Hydrogen is a trending topic in aviation, as can be seen from the numerous reports we have published in recent weeks. The announcement by Airbus last September to commit to a hydrogen-based airliner from the mid-2030s seems to have got the ball rolling.
While designing and developing a hydrogen airliner is one thing, getting the infrastructure at airports ready is as important. With a volume four times higher than traditional fuels and the requirement to keep liquid hydrogen at cryogenic temperatures of -253 Celsius, there are a lot of challenges to overcome.
The initiative in Hamburg is one of the first and most significant to find out what is needed to make the hydrogen infrastructure work. That’s why the City of Hamburg, Lufthansa Technik, Hamburg Airport, the German Aerospace Center (DLR), and the Center for Applied Aeronautical Research (ZAL) have pooled together. Until the end of this year, they will first identify the most urgent issues that need further scientific examination and practical testing. Tests will commence in early 2022.

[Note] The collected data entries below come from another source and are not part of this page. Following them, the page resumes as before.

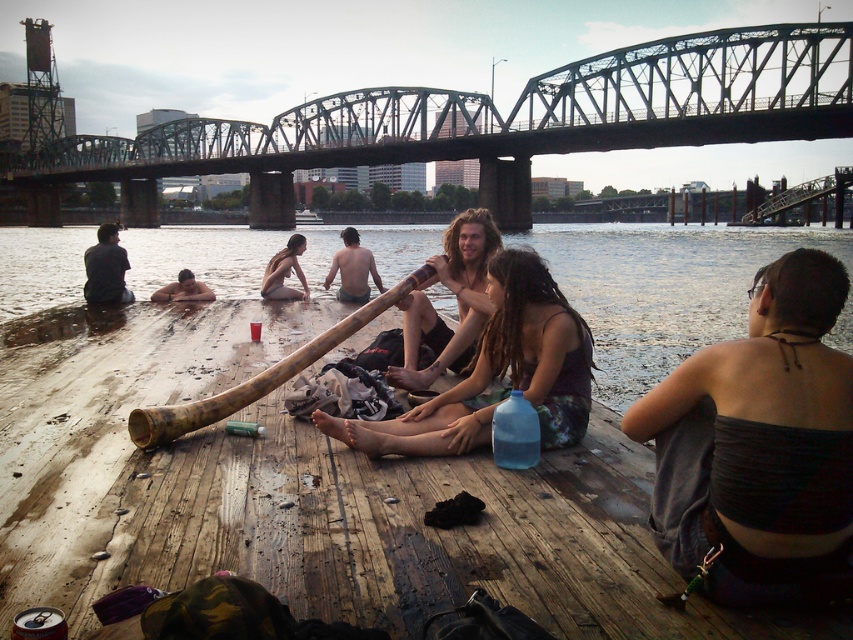 Question: Which point is closer to the camera?

Choices:
 (A) (107, 259)
 (B) (680, 58)

Answer: (A)

Question: Which of the following is the closest to the observer?

Choices:
 (A) black fabric top at right
 (B) wooden dock at center
 (C) green steel bridge at upper center

Answer: (B)

Question: Is brown wooden dock at lower center wider than natural wood dhow at center?

Choices:
 (A) no
 (B) yes

Answer: (B)

Question: Does light skin tone wood at center appear on the right side of brown leather surfboard at lower left?

Choices:
 (A) yes
 (B) no

Answer: (A)

Question: Can you confirm if wooden dock at center is positioned above dark blue shirt at left?

Choices:
 (A) no
 (B) yes

Answer: (A)

Question: Which object is positioned farthest from the dark blue shirt at left?

Choices:
 (A) wooden dock at center
 (B) wooden flute at center
 (C) black fabric top at right
 (D) brown wooden dock at lower center

Answer: (D) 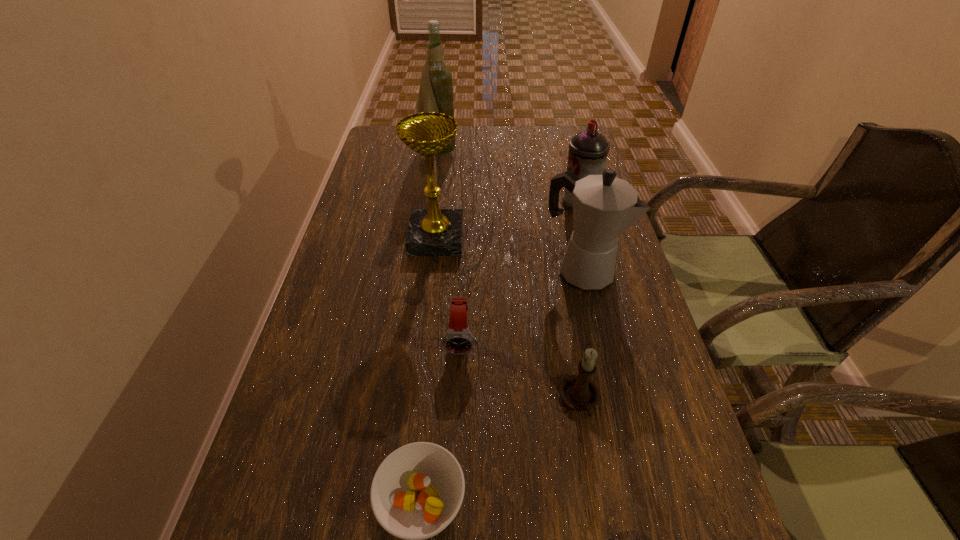 Identify the location of blank area located 0.050m on the front-facing side of the award. (482, 239).

What are the coordinates of `vacant area situated on the left of the coffeepot` in the screenshot? It's located at (436, 271).

The image size is (960, 540). Find the location of `vacant region located on the back of the second farthest object`. vacant region located on the back of the second farthest object is located at coordinates (560, 133).

Find the location of a particular element. vacant space situated on the side of the sixth farthest object with the handle is located at coordinates (598, 502).

The height and width of the screenshot is (540, 960). I want to click on vacant region located 0.180m on the face of the sixth tallest object, so click(x=458, y=450).

Find the location of a particular element. object present at the far edge is located at coordinates (436, 94).

This screenshot has height=540, width=960. What are the coordinates of `object present at the left edge` in the screenshot? It's located at (436, 94).

Locate an element on the screen. The width and height of the screenshot is (960, 540). coffeepot present at the right edge is located at coordinates (604, 207).

The height and width of the screenshot is (540, 960). Identify the location of aerosol can present at the right edge. (588, 150).

In order to click on candle holder at the right edge in this screenshot , I will do `click(578, 392)`. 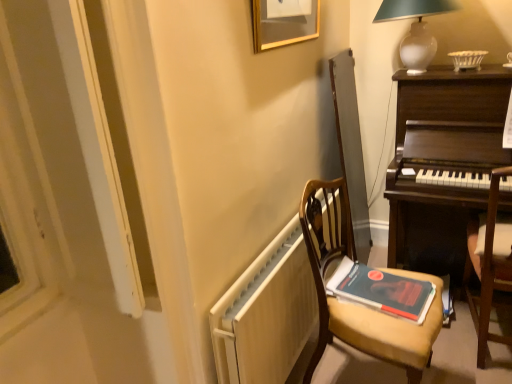 Locate an element on the screen. Image resolution: width=512 pixels, height=384 pixels. white matte radiator at lower center is located at coordinates (266, 313).

What is the approximate height of wooden chair at right, which is the 2th chair in left-to-right order?

It is 36.83 inches.

Image resolution: width=512 pixels, height=384 pixels. What are the coordinates of `wooden chair at right, which is the first chair from right to left` in the screenshot? It's located at (490, 268).

What do you see at coordinates (381, 290) in the screenshot?
I see `hardcover book at center` at bounding box center [381, 290].

The width and height of the screenshot is (512, 384). Describe the element at coordinates (443, 162) in the screenshot. I see `dark wood piano at right` at that location.

This screenshot has height=384, width=512. Identify the location of gold-framed picture at upper center. (282, 26).

Is hardcover book at center positioned with its back to dark wood piano at right?

Answer: That's not correct — hardcover book at center is not looking away from dark wood piano at right.

Can you tell me how much hardcover book at center and dark wood piano at right differ in facing direction?

hardcover book at center and dark wood piano at right are facing 83.5 degrees away from each other.

Is hardcover book at center at the right side of dark wood piano at right?

No, hardcover book at center is not to the right of dark wood piano at right.

From the image's perspective, is hardcover book at center on dark wood piano at right?

No, from the image's perspective, hardcover book at center is not over dark wood piano at right.

Is gold-framed picture at upper center inside or outside of white matte radiator at lower center?

gold-framed picture at upper center is not inside white matte radiator at lower center, it's outside.

Can you see gold-framed picture at upper center touching white matte radiator at lower center?

They are not placed beside each other.

Is gold-framed picture at upper center turned away from white matte radiator at lower center?

No, gold-framed picture at upper center is not facing the opposite direction of white matte radiator at lower center.

Looking at this image, from a real-world perspective, which object stands above the other?

white glass table lamp at upper right is physically above.

Find the location of a particular element. table lamp positioned vertically above the wooden chair at center, the 1th chair viewed from the left (from a real-world perspective) is located at coordinates (415, 29).

Measure the distance from wooden chair at center, the 1th chair viewed from the left, to white glass table lamp at upper right.

They are 1.03 meters apart.

Can you confirm if wooden chair at center, the second chair viewed from the right, is thinner than white glass table lamp at upper right?

No.

Between gold-framed picture at upper center and hardcover book at center, which one appears on the right side from the viewer's perspective?

From the viewer's perspective, hardcover book at center appears more on the right side.

The height and width of the screenshot is (384, 512). There is a hardcover book at center. In order to click on picture frame above it (from a real-world perspective) in this screenshot , I will do `click(282, 26)`.

Is gold-framed picture at upper center smaller than hardcover book at center?

Incorrect, gold-framed picture at upper center is not smaller in size than hardcover book at center.

Consider the image. Is gold-framed picture at upper center spatially inside hardcover book at center, or outside of it?

gold-framed picture at upper center is not enclosed by hardcover book at center.

In the scene shown: Is white matte radiator at lower center shorter than hardcover book at center?

No.

Between point (232, 321) and point (391, 300), which one is positioned behind?

The point (391, 300) is more distant.

From the image's perspective, is white matte radiator at lower center over hardcover book at center?

Actually, white matte radiator at lower center appears below hardcover book at center in the image.

How many degrees apart are the facing directions of white matte radiator at lower center and hardcover book at center?

They differ by 6.28 degrees in their facing directions.

Is white glass table lamp at upper right aimed at hardcover book at center?

No, white glass table lamp at upper right is not oriented towards hardcover book at center.

From the image's perspective, between white glass table lamp at upper right and hardcover book at center, who is located below?

hardcover book at center, from the image's perspective.

Is point (378, 18) closer to camera compared to point (328, 289)?

That is False.

Can you confirm if white glass table lamp at upper right is bigger than hardcover book at center?

Correct, white glass table lamp at upper right is larger in size than hardcover book at center.

Could you tell me if white matte radiator at lower center is turned towards gold-framed picture at upper center?

No, white matte radiator at lower center is not aimed at gold-framed picture at upper center.

Considering the positions of point (274, 304) and point (314, 23), is point (274, 304) closer or farther from the camera than point (314, 23)?

Point (274, 304) appears to be closer to the viewer than point (314, 23).

Which object is further away from the camera, white matte radiator at lower center or gold-framed picture at upper center?

Positioned behind is gold-framed picture at upper center.

Is white matte radiator at lower center to the right of gold-framed picture at upper center from the viewer's perspective?

Yes.

Identify the location of desk on the right side of hardcover book at center. This screenshot has width=512, height=384. (443, 162).

The height and width of the screenshot is (384, 512). Identify the location of radiator in front of the gold-framed picture at upper center. (266, 313).

When comparing their distances from white matte radiator at lower center, does gold-framed picture at upper center or dark wood piano at right seem closer?

dark wood piano at right is closer to white matte radiator at lower center.

Which object lies further to the anchor point gold-framed picture at upper center, wooden chair at right, which is the first chair from right to left, or white glass table lamp at upper right?

The object further to gold-framed picture at upper center is wooden chair at right, which is the first chair from right to left.

Based on their spatial positions, is wooden chair at right, which is the 2th chair in left-to-right order, or gold-framed picture at upper center further from dark wood piano at right?

The object further to dark wood piano at right is gold-framed picture at upper center.

Looking at the image, which one is located closer to wooden chair at center, the second chair viewed from the right, dark wood piano at right or hardcover book at center?

The object closer to wooden chair at center, the second chair viewed from the right, is hardcover book at center.

Based on their spatial positions, is white matte radiator at lower center or hardcover book at center further from gold-framed picture at upper center?

hardcover book at center lies further to gold-framed picture at upper center than the other object.

Looking at the image, which one is located further to white matte radiator at lower center, hardcover book at center or white glass table lamp at upper right?

The object further to white matte radiator at lower center is white glass table lamp at upper right.

When comparing their distances from wooden chair at center, the second chair viewed from the right, does white glass table lamp at upper right or white matte radiator at lower center seem further?

The object further to wooden chair at center, the second chair viewed from the right, is white glass table lamp at upper right.

Estimate the real-world distances between objects in this image. Which object is closer to wooden chair at right, which is the first chair from right to left, wooden chair at center, the second chair viewed from the right, or hardcover book at center?

Among the two, hardcover book at center is located nearer to wooden chair at right, which is the first chair from right to left.

Where is `desk situated between white matte radiator at lower center and wooden chair at right, which is the 2th chair in left-to-right order, from left to right`? The image size is (512, 384). desk situated between white matte radiator at lower center and wooden chair at right, which is the 2th chair in left-to-right order, from left to right is located at coordinates (443, 162).

At what (x,y) coordinates should I click in order to perform the action: click on chair situated between white matte radiator at lower center and dark wood piano at right from left to right. Please return your answer as a coordinate pair (x, y). Looking at the image, I should click on (357, 305).

Identify the location of chair between white glass table lamp at upper right and wooden chair at center, the second chair viewed from the right, in the vertical direction. (490, 268).

In order to click on chair between white matte radiator at lower center and hardcover book at center in this screenshot , I will do `click(357, 305)`. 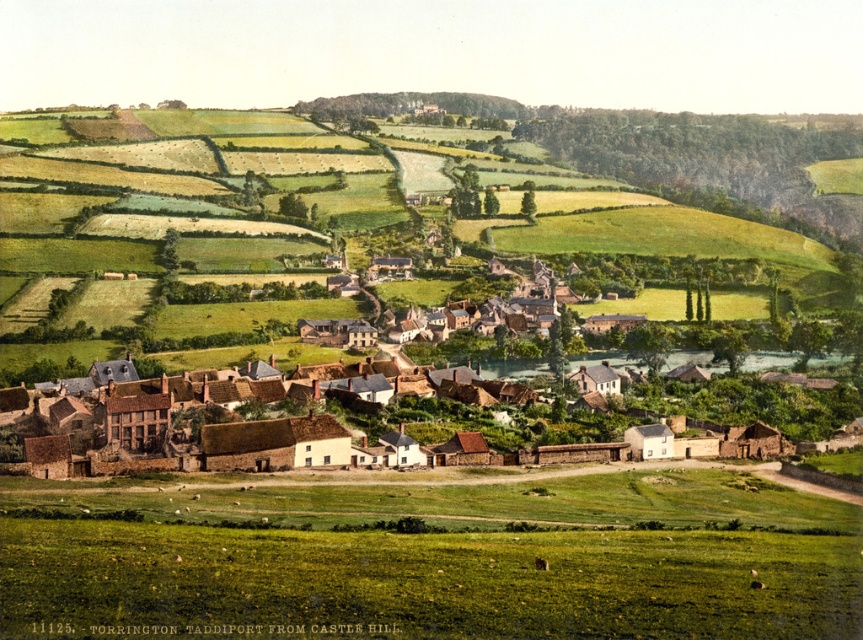 You are standing at the edge of a field and see the green grass at lower center and the brown brick houses at center. Which object is closer to you?

The green grass at lower center is closer to you because it is positioned in front of the brown brick houses at center. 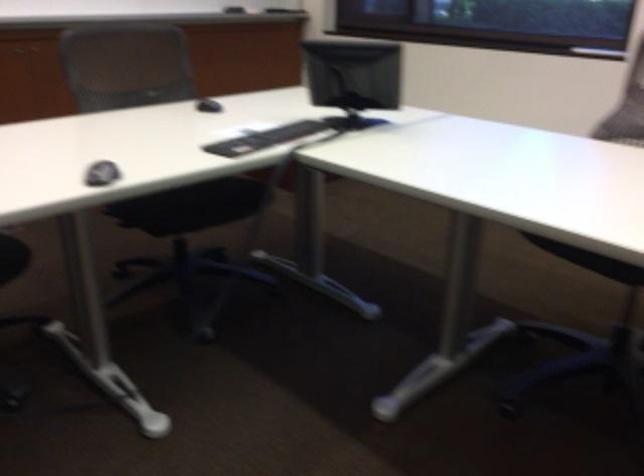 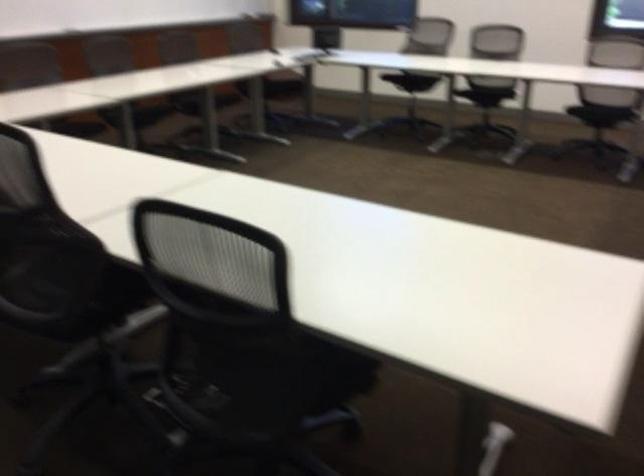 In a continuous first-person perspective shot, in which direction is the camera moving?

The cameraman moved toward left, backward. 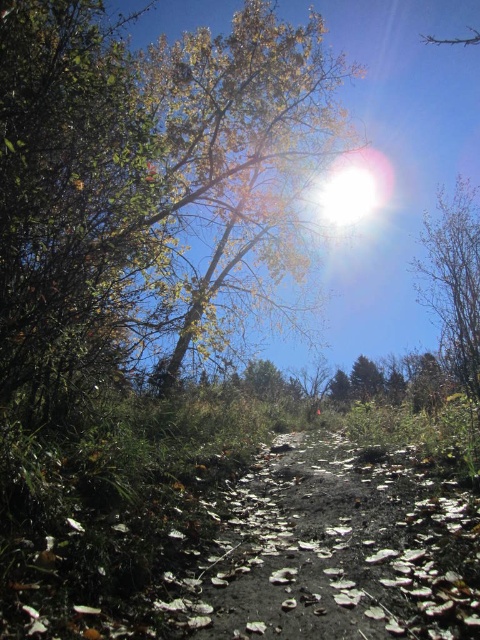 Question: Estimate the real-world distances between objects in this image. Which object is closer to the brown dirt path at center?

Choices:
 (A) bare branches at right
 (B) yellow-green leaves at upper center

Answer: (B)

Question: Among these objects, which one is nearest to the camera?

Choices:
 (A) yellow-green leaves at upper center
 (B) brown dirt path at center
 (C) bare branches at right

Answer: (B)

Question: Is yellow-green leaves at upper center further to the viewer compared to bare branches at right?

Choices:
 (A) no
 (B) yes

Answer: (A)

Question: Is yellow-green leaves at upper center positioned at the back of bare branches at right?

Choices:
 (A) no
 (B) yes

Answer: (A)

Question: Is yellow-green leaves at upper center smaller than bare branches at right?

Choices:
 (A) no
 (B) yes

Answer: (B)

Question: Among these points, which one is farthest from the camera?

Choices:
 (A) (330, 433)
 (B) (457, 365)
 (C) (195, 122)

Answer: (B) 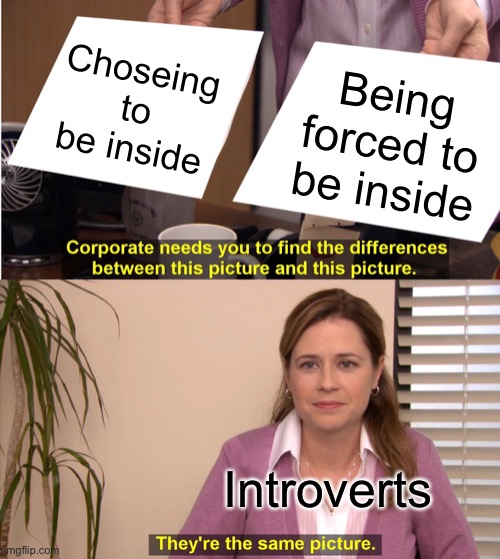 Locate an element on the screen. The height and width of the screenshot is (559, 500). plant is located at coordinates (40, 350). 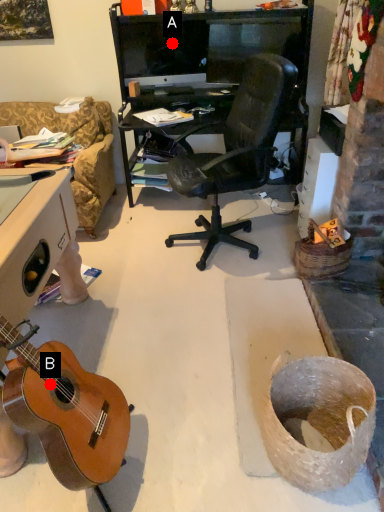 Question: Two points are circled on the image, labeled by A and B beside each circle. Among these points, which one is nearest to the camera?

Choices:
 (A) A is closer
 (B) B is closer

Answer: (B) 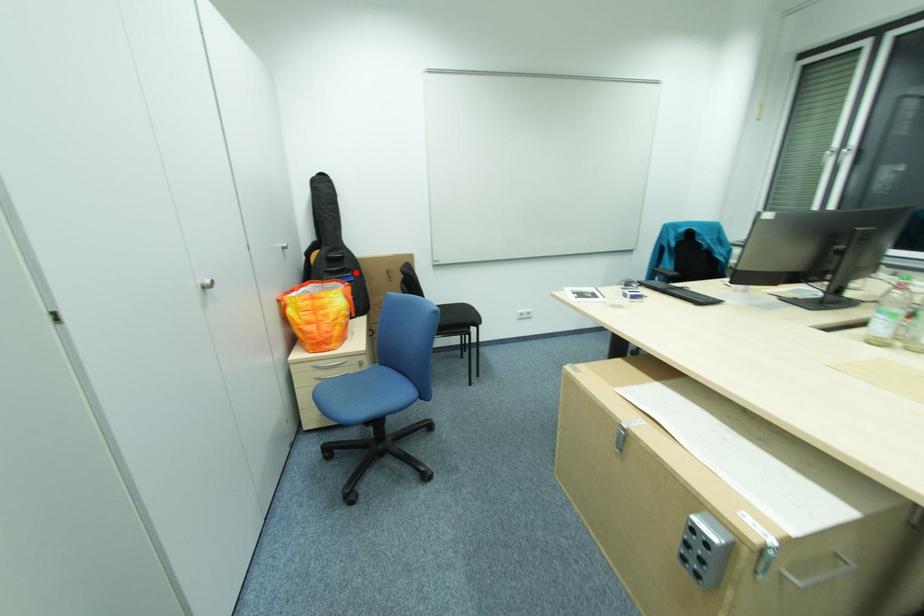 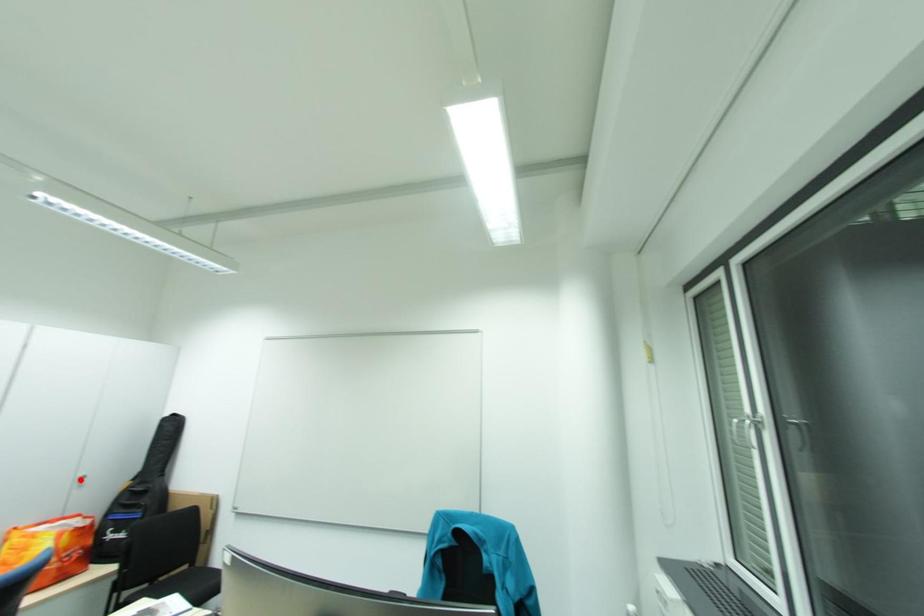 I am providing you with two images of the same scene from different viewpoints. A red point is marked on the first image and another point is marked on the second image. Do the highlighted points in image1 and image2 indicate the same real-world spot?

No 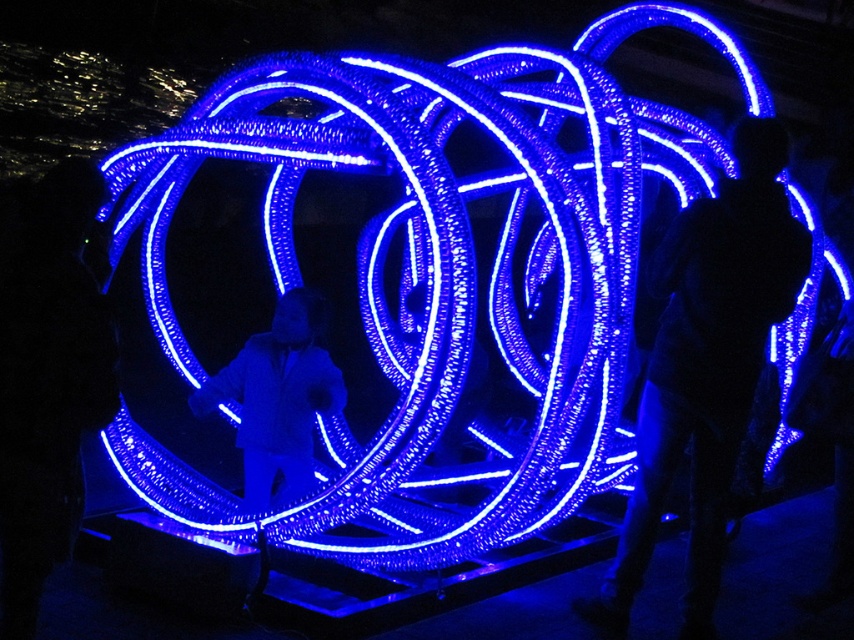 Question: Can you confirm if silhouette figure at right is positioned below matte black suit at center?

Choices:
 (A) no
 (B) yes

Answer: (B)

Question: Which object appears farthest from the camera in this image?

Choices:
 (A) matte black suit at center
 (B) silhouette figure at right

Answer: (A)

Question: Is silhouette figure at right in front of matte black suit at center?

Choices:
 (A) no
 (B) yes

Answer: (B)

Question: Is silhouette figure at right below matte black suit at center?

Choices:
 (A) no
 (B) yes

Answer: (B)

Question: Among these objects, which one is nearest to the camera?

Choices:
 (A) silhouette figure at right
 (B) matte black suit at center

Answer: (A) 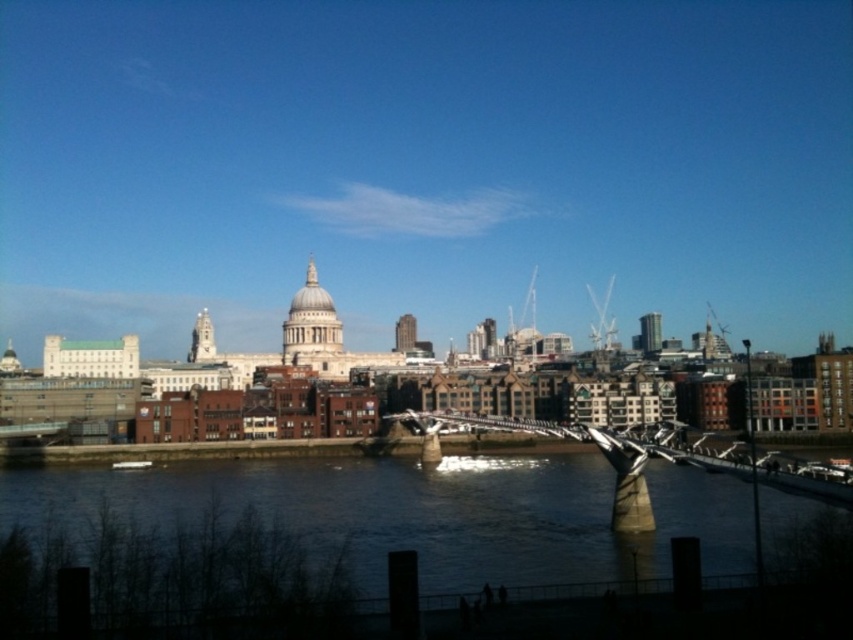 Can you confirm if dark water at center is taller than metallic silver bridge at center?

In fact, dark water at center may be shorter than metallic silver bridge at center.

In the scene shown: Can you confirm if dark water at center is positioned to the right of metallic silver bridge at center?

No, dark water at center is not to the right of metallic silver bridge at center.

In order to click on dark water at center in this screenshot , I will do `click(426, 513)`.

Image resolution: width=853 pixels, height=640 pixels. What are the coordinates of `dark water at center` in the screenshot? It's located at (426, 513).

Decommissioned A320 will become a field laboratory
Lufthansa Technik will equip an A320 with liquid hydrogen (LH2) infrastructure so that it can serve as a fully functional field laboratory. DLR will use its extensive knowledge of hydrogen to create a virtual environment. “The new development platform is to provide inspiration for the design process of the next generation of aircraft by means of parameterized and highly accurate virtual models”, a press release says.
ZAL will contribute with its know-how on fuel cell technology and digital process mapping, while Hamburg Airport will participate at an operator level to develop requirements for ground handling of LH2 aircraft. The City of Hamburg is contributing financially as it targets to become a major hydrogen metropolis in the world.
On testing the hydrogen ground infrastructure, Lufthansa Technik CEO Johannes Bussmann says: “With this project, we want to tackle this enormous technological challenge at an early stage – for the entire MRO industry as well as for us. In this way, we are actively securing the future, because we are building up know-how today for the maintenance and ground processes of the day after tomorrow.”
DLR Deputy Board Member Markus Fischer says: “In the project, we are using this data and experience to develop digital models for ground processes. These digital process twins can then be used directly in the design of future-oriented and yet practicable aircraft configurations.”